A Story of Recovery:

Market Madness


I was on a business trip to Dallas, Texas when one of my colleagues suggested I try going to Central Market for my food needs.  I was happy to take the suggestion, as I have been spoiled, in terms of fresh produce, by living in California. After my work duties were done, I headed off to do my shopping.

I walked into this store and was at once feeling at home. I found all the produce I needed, and it was beautiful!  I then proceeded to find the other staples I needed for my meals.  It was an overwhelming experience. Everywhere I looked there was food, glorious food.  I must have looked shell shocked, as one of their “foodies” (that’s what they call their staff) came to my aid.  He asked me if I needed help, and I gratefully said I did.  I explained what I was looking for, and he guided me to the items I needed.  Along the way, he asked me if I was new to the store, and we started a conversation about California food versus Texas food.  He told me to wait right there, so he could get me a map of the store.  The store had its own map!

When he came back, I saw the store’s motto on the front of the map—”part amusement park, part grocery store,” and an explanation of their “foodie” philosophy on the back.  Maybe this was not the best place for a food addict.

Along with the map, he brought me a little welcome-to-the-store treat.  Oh dear, now I really had to turn to my program. Thankfully, I had been on outreach calls while was driving to the store.  So when I accepted the treat and had a food thought that said, I can eat this, it will be okay, my mind went straight to Don’t eat no matter what, no matter what don’t eat.

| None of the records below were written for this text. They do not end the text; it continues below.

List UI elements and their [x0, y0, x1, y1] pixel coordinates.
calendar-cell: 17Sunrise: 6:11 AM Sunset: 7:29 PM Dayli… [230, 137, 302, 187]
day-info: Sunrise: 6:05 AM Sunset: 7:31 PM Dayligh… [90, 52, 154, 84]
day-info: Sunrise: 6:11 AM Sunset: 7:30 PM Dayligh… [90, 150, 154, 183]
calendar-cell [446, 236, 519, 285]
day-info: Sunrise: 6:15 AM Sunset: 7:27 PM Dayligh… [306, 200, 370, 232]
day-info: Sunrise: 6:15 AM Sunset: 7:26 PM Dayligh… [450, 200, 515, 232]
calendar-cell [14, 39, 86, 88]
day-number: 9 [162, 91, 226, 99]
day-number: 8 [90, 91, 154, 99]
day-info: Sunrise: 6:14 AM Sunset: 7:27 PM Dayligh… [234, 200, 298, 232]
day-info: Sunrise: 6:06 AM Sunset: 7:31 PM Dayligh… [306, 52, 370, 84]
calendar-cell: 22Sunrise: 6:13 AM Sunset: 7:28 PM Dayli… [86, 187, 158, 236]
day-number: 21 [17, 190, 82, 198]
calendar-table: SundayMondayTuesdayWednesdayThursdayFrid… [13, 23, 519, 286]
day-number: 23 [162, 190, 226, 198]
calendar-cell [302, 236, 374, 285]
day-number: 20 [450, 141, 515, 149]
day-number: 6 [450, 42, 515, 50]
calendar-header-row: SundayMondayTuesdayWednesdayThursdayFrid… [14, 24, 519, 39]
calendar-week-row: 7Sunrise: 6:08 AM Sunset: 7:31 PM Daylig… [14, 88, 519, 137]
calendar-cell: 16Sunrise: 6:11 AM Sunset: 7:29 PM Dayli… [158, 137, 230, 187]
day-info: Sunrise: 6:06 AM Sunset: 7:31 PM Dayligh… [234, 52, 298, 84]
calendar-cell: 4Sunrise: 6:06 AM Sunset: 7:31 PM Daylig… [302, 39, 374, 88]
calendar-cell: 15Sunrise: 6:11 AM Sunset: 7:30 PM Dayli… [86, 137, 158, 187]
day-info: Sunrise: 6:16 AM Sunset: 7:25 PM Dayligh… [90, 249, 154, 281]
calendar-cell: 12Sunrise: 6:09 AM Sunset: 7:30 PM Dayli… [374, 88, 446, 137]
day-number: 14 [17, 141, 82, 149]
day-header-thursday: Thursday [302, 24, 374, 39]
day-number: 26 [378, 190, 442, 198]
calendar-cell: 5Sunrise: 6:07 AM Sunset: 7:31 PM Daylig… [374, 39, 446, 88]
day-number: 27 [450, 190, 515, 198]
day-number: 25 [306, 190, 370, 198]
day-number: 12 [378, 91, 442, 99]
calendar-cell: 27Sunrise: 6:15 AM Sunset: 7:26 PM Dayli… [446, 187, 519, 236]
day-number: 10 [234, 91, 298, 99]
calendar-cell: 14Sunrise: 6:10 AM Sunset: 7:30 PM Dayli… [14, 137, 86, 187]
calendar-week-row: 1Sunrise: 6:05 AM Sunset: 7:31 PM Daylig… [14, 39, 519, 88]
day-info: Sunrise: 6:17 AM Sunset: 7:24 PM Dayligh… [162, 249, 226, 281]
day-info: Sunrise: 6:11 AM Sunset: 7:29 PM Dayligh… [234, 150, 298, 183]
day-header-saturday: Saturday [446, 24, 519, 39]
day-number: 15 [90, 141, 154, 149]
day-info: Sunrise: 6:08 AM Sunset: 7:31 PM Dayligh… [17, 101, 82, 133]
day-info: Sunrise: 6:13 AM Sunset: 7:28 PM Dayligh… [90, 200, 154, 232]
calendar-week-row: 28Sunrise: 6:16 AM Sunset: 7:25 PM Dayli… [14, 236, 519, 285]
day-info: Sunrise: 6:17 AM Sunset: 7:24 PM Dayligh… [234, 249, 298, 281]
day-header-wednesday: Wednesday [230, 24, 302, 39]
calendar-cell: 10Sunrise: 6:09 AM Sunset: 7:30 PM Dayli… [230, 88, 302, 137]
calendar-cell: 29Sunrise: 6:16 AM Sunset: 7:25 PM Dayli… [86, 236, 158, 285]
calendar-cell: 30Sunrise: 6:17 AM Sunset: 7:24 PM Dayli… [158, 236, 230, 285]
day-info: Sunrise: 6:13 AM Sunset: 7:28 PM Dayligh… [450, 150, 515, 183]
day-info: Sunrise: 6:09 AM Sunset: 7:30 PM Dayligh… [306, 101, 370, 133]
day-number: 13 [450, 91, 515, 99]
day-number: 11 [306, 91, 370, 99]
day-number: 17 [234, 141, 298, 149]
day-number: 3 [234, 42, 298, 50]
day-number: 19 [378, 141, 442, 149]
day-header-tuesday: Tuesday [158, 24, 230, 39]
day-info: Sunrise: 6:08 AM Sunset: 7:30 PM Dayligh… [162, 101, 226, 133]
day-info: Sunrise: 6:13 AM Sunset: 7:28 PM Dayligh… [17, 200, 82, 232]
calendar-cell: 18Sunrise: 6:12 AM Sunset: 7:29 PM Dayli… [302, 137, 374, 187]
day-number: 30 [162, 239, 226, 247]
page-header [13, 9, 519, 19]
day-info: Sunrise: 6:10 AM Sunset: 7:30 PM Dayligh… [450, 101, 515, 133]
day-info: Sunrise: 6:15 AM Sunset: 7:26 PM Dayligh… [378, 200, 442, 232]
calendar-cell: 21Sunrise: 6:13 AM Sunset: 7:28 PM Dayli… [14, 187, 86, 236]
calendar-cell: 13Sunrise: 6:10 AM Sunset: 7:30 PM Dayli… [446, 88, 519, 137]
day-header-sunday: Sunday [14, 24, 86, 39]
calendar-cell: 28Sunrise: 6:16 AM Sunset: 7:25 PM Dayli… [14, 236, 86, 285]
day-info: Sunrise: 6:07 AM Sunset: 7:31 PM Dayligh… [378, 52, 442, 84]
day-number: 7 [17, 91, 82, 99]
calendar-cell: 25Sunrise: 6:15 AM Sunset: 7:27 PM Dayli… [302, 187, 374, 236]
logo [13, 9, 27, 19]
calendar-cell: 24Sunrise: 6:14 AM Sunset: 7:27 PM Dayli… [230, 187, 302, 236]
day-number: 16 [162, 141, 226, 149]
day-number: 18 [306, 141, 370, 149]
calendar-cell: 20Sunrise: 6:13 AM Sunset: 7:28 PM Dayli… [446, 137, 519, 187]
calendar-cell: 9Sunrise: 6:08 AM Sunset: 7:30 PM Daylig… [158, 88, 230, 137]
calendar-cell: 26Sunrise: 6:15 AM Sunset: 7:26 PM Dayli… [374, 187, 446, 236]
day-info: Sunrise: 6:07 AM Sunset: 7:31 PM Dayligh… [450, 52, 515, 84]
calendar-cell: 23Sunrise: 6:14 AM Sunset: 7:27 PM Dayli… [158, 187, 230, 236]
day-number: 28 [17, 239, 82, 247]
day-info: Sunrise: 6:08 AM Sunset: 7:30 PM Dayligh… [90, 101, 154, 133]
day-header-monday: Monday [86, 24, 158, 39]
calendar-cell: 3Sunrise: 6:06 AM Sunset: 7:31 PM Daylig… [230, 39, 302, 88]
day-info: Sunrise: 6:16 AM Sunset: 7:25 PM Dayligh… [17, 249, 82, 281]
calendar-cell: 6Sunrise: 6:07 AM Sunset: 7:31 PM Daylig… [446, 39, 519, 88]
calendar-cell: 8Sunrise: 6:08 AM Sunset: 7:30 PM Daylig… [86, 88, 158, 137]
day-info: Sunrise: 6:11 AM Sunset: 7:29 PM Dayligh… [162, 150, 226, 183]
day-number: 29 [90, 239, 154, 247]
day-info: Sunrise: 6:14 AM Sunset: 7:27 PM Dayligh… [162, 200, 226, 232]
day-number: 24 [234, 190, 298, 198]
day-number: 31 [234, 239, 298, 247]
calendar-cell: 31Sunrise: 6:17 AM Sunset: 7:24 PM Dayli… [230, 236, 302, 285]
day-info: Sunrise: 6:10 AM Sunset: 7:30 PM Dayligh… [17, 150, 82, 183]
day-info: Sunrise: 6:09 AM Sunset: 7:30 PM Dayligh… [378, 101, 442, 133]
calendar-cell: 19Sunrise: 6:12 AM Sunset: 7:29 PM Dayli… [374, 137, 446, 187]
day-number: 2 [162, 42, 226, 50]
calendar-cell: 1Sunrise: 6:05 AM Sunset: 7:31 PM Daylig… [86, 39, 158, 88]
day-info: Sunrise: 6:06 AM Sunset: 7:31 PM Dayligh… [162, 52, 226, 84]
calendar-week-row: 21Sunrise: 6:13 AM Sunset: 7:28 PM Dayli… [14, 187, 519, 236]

Thank God I was ready with the tools I needed to handle the predicament I found myself in.  I am sure if I had had more experience, I would not have even accepted this treat, but, alas, I did accept it and found myself alone with the “enemy.” I did what many true-blooded food addicts would do—I found someone else to eat it! (God forbid I should throw it away.)

Since coming into FA I have lost more than 100 pounds. Thankfully, this is a program of recovery, not a program of “recovered,” so as I stay on this path, next time I will have a better idea of how to handle this kind of situation. But I will always have this tool— “Don’t eat no matter what, no matter what don’t eat.”

 

This story was originally published in the Connection Magazine. Subscribe to the Connection Magazine for more stories of recovery. Or submit your own story of recovery.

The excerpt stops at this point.